There are two competing principles at play here:
- a) if you can’t get your reader interested, your chart or analysis is wasted.
- b) if you use too many colors, the reader will leave with little or no understanding.
So what should one do?
Use minimum amounts of color to make your chart appealing as well as to differentiate the data points. Often, you can use colors to highlight a trend or data point. If you need to rely on multiple colors to differentiate your data points, you should redesign your chart. A confusing chart is a sign of minimal time invested by its designer.

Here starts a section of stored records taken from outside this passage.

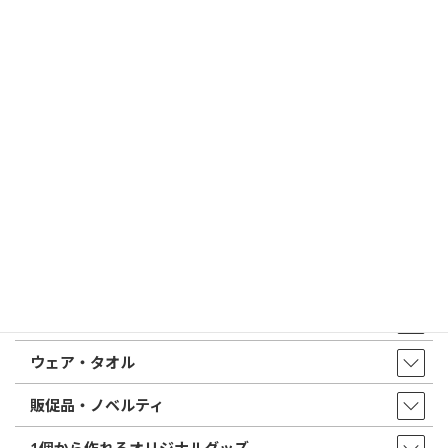
印鑑の書体（古印体・篆書体・印相体・楷書体・行書体）とは？
特徴とフォントの選び方
はんこ屋さん21からのお知らせ一覧 ≫
トップページ
店舗・アクセス
取扱商品・サービス
印鑑・はんこ
店舗・オフィス印刷
ウェア・タオル
販促品・ノベルティ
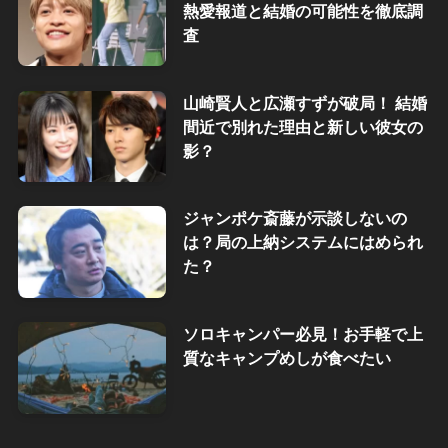
熱愛報道と結婚の可能性を徹底調
査
山崎賢人と広瀬すずが破局！ 結婚
間近で別れた理由と新しい彼女の
影？
ジャンポケ斎藤が示談しないの
は？局の上納システムにはめられ
た？
ソロキャンパー必見！お手軽で上
質なキャンプめしが食べたい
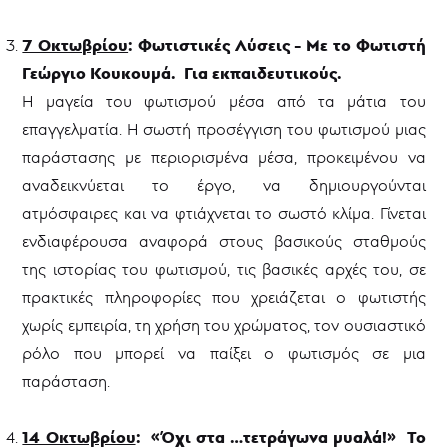
7 Οκτωβρίου
: Φωτιστικές Λύσεις - Με το Φωτιστή
Γεώργιο Κουκουμά. Για εκπαιδευτικούς.
Η μαγεία του φωτισμού μέσα από τα μάτια του
επαγγελματία. Η σωστή προσέγγιση του φωτισμού μιας
παράστασης με περιορισμένα μέσα, προκειμένου να
αναδεικνύεται το έργο, να δημιουργούνται
ατμόσφαιρες και να φτιάχνεται το σωστό κλίμα. Γίνεται
ενδιαφέρουσα αναφορά στους βασικούς σταθμούς
της ιστορίας του φωτισμού, τις βασικές αρχές του, σε
πρακτικές πληροφορίες που χρειάζεται ο φωτιστής
χωρίς εμπειρία, τη χρήση του χρώματος, τον ουσιαστικό
ρόλο που μπορεί να παίξει ο φωτισμός σε μια
παράσταση.
14 Οκτωβρίου
: «Όχι στα …τετράγωνα μυαλά!» Το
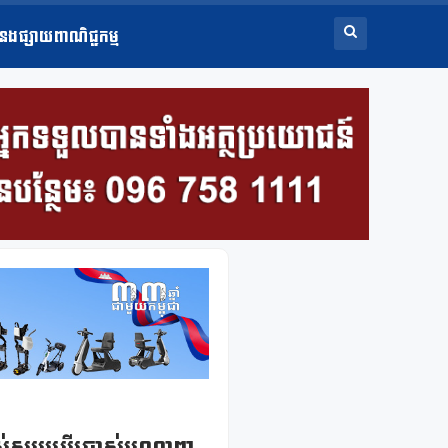
ំនងផ្សាយពាណិជ្ជកម្ម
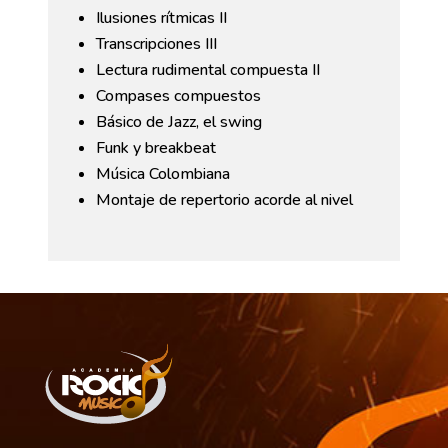
Ilusiones rítmicas II
Transcripciones III
Lectura rudimental compuesta II
Compases compuestos
Básico de Jazz, el swing
Funk y breakbeat
Música Colombiana
Montaje de repertorio acorde al nivel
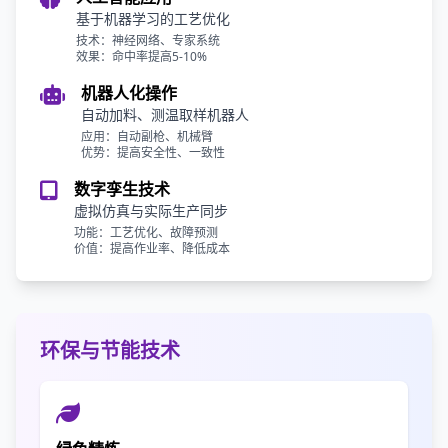
基于机器学习的工艺优化
技术：神经网络、专家系统
效果：命中率提高5-10%
机器人化操作
自动加料、测温取样机器人
应用：自动副枪、机械臂
优势：提高安全性、一致性
数字孪生技术
虚拟仿真与实际生产同步
功能：工艺优化、故障预测
价值：提高作业率、降低成本
环保与节能技术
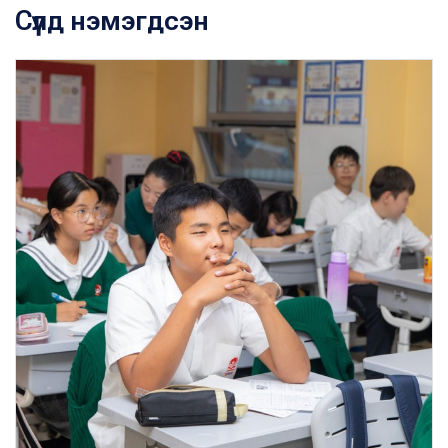
Сүүлд нэмэгдсэн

Let’s see a couple of examples.
We want to compare the fundraising of two fiscal years by subject. Here’s one approach with the data grouped by fiscal years and each subject gets its own color.
Now, this chart isn’t bad and does its job. But think of the steps you have taken to decode the chart:
- first look at the color of a subject
- find the same color in both fiscal years
- go back to the legend
- and repeat
The reader spends more time decoding than walking away with something useful.
Again, this may serve a purpose if you want to compare subjects within a year, but if your objective was to compare a subject’s performance, take a look at this graph:
As a reader, you just need to remember one thing that the darker color is the latest fiscal year and the lighter color is the previous fiscal year. You can also compare the subject’s performance easily. You can even delete the legend by adding a caption with other information. Plus, this is printer friendly!